TASK TO COMPLETE
Extract each line holding the word "aceite" from the entries.

# # # #

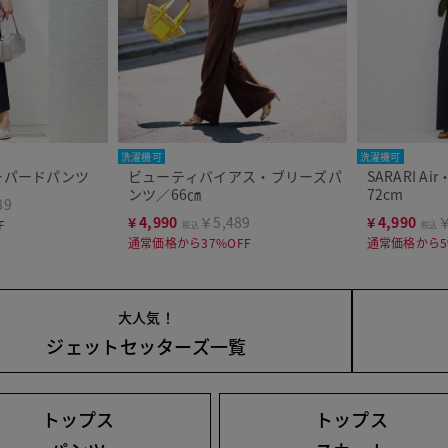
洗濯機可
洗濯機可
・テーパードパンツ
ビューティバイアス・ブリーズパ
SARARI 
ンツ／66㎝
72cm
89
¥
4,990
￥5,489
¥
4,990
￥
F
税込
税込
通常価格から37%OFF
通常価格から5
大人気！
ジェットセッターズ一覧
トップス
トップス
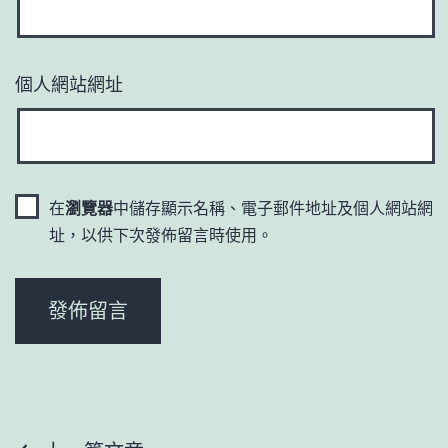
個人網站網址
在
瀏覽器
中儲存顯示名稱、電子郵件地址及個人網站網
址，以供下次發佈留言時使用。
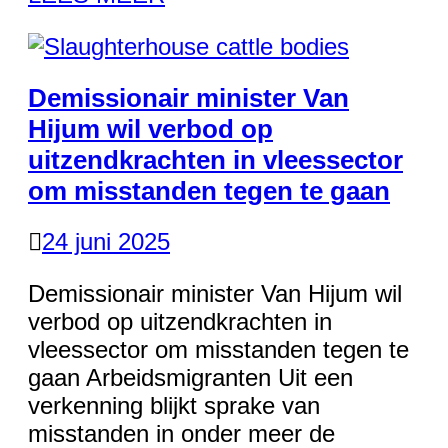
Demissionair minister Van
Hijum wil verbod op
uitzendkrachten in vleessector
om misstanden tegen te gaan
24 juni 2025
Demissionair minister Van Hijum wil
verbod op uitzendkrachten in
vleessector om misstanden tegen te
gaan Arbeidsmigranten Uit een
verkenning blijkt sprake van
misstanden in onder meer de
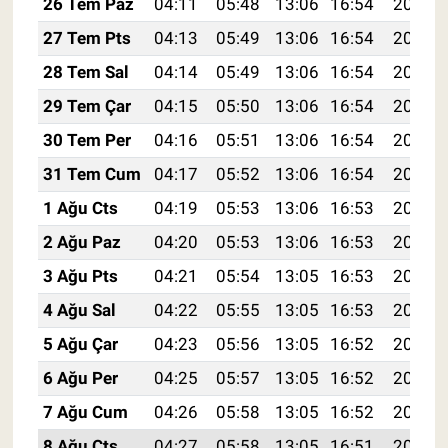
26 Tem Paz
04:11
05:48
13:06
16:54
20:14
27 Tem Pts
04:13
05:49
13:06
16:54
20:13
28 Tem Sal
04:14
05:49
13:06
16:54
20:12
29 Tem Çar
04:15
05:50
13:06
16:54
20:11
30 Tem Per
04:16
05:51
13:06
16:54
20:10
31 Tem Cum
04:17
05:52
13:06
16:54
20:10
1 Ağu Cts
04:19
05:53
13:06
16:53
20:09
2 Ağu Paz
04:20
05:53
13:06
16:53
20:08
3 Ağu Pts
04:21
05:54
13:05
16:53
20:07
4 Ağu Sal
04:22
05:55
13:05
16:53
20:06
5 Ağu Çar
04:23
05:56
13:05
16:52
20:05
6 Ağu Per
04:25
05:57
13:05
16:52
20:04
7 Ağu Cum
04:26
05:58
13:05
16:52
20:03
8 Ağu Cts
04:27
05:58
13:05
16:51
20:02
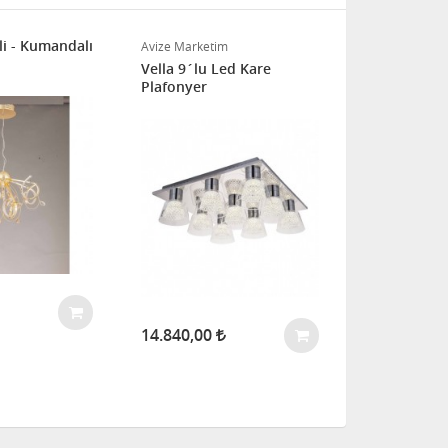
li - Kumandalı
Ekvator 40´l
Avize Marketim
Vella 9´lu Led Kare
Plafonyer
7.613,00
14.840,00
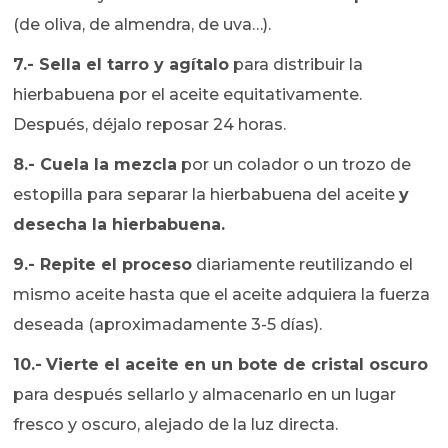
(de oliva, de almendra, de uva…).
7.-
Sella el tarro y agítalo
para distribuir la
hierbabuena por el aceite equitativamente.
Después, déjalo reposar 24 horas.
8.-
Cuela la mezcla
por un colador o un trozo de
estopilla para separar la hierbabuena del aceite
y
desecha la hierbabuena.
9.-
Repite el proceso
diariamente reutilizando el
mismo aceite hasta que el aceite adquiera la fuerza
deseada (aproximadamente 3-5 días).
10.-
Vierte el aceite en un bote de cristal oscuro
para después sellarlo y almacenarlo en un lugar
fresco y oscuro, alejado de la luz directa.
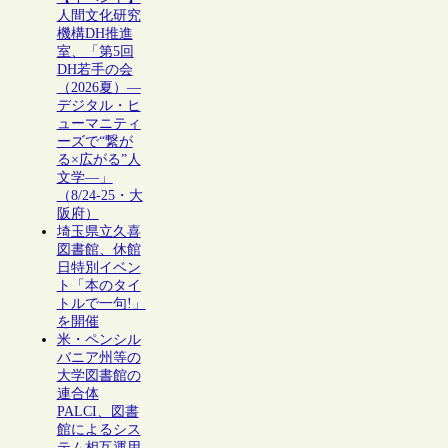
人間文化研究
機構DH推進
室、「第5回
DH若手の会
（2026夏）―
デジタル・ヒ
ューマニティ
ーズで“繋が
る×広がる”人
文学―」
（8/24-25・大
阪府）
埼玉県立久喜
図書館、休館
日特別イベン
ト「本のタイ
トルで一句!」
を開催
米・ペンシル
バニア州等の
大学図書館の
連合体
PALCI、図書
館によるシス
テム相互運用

# # # #

RESPONSE TO THIS EXERCISE
hierbabuena por el aceite equitativamente.
estopilla para separar la hierbabuena del aceite
mismo aceite hasta que el aceite adquiera la fuerza
Vierte el aceite en un bote de cristal oscuro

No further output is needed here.